Brief
In the records below, the line with "Sitemap (118, 2549)" and every line after it must be written out exactly; no pictures belong in the result.

(Screenshot grounding data)
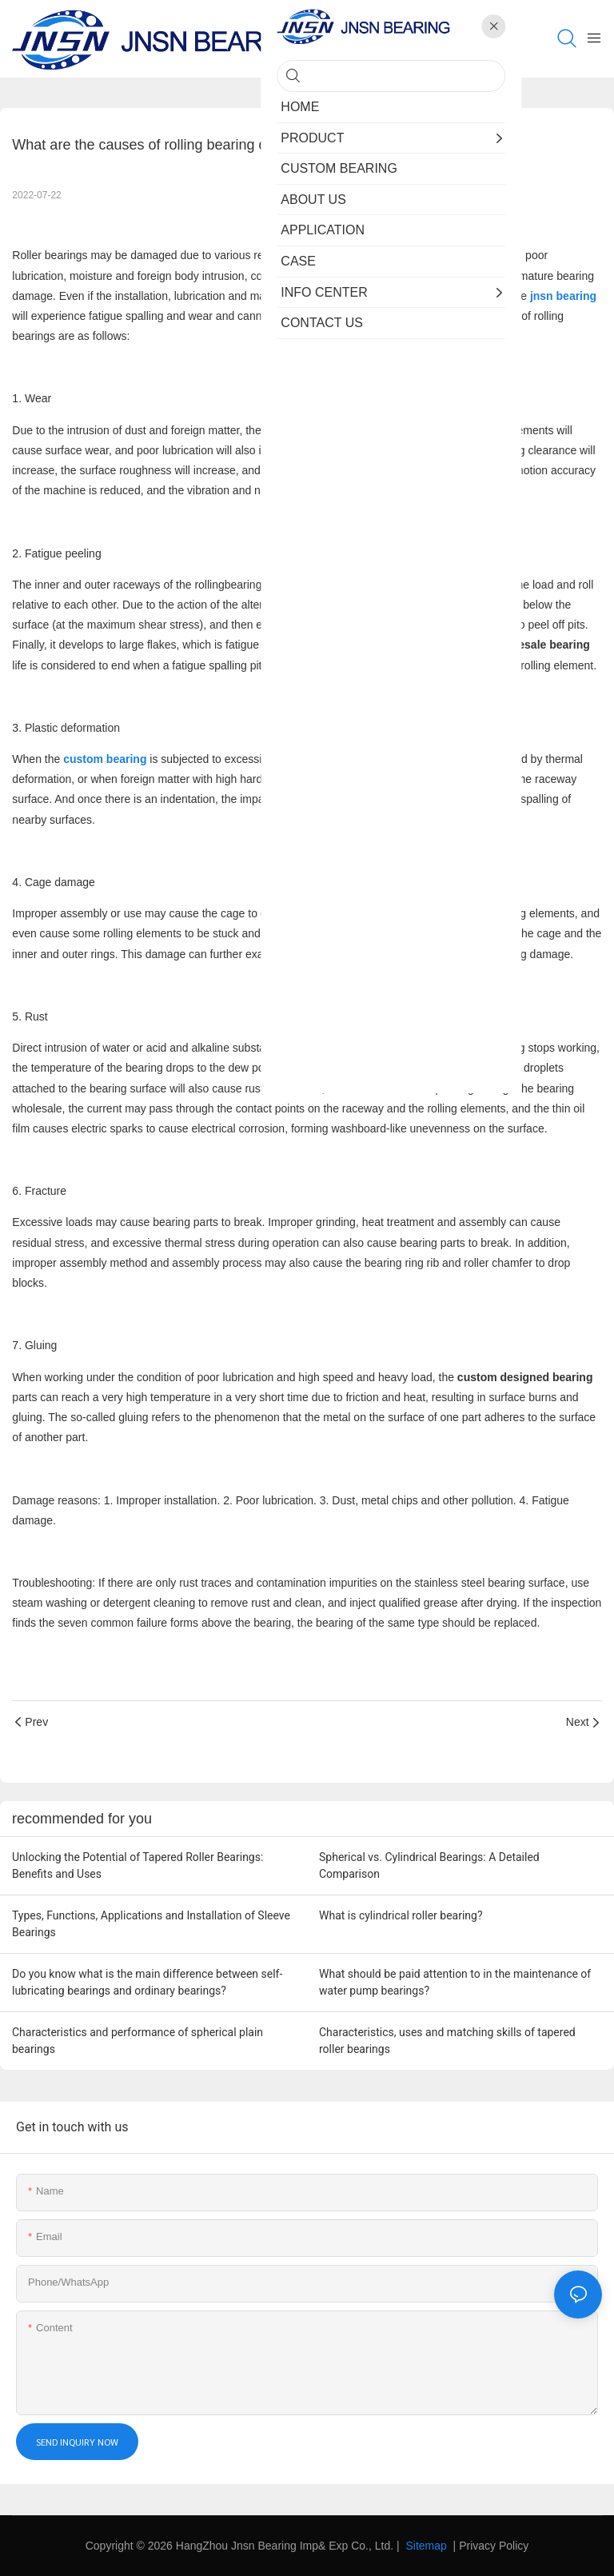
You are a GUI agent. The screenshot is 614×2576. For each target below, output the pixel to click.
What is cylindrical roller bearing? (401, 1915)
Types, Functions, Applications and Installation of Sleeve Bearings (151, 1924)
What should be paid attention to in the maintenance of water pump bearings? (455, 1982)
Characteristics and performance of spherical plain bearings (137, 2040)
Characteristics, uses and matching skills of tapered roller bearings (447, 2040)
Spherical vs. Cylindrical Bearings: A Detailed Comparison (429, 1865)
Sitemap (425, 2545)
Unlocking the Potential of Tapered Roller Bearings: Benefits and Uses (137, 1865)
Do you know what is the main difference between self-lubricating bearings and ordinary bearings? (147, 1982)
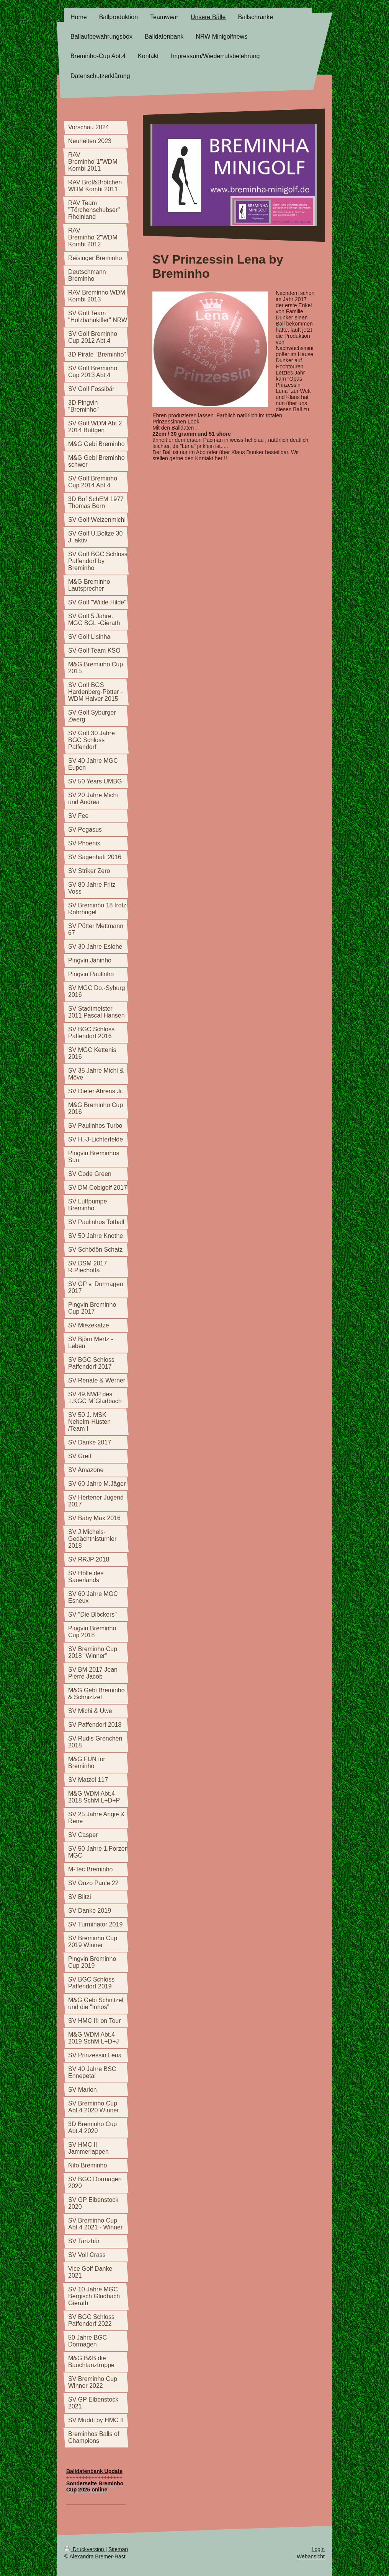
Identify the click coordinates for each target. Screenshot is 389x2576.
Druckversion (84, 2549)
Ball (280, 324)
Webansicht (311, 2556)
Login (318, 2549)
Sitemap (118, 2549)
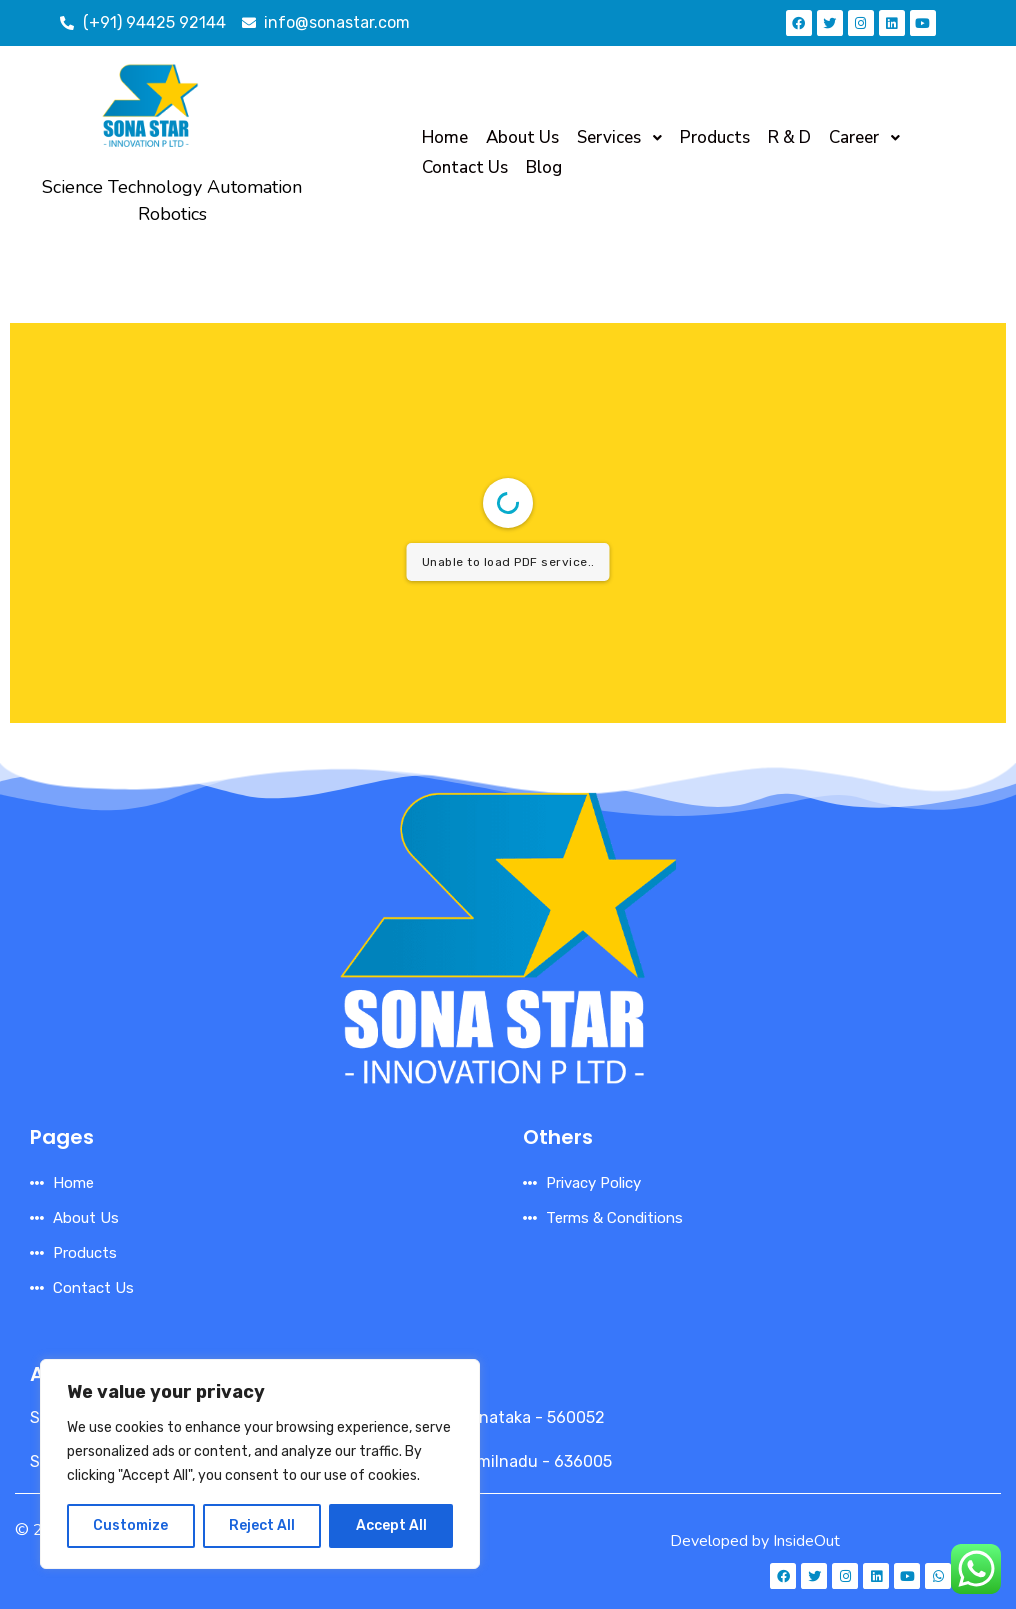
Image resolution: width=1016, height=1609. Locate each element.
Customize (130, 1525)
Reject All (262, 1525)
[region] (260, 1464)
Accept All (391, 1525)
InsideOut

Final answer
Sitemap (118, 2549)
Image resolution: width=1016, height=1609. Locate each element.
Customize (130, 1525)
Reject All (262, 1525)
[region] (260, 1464)
Accept All (391, 1525)
InsideOut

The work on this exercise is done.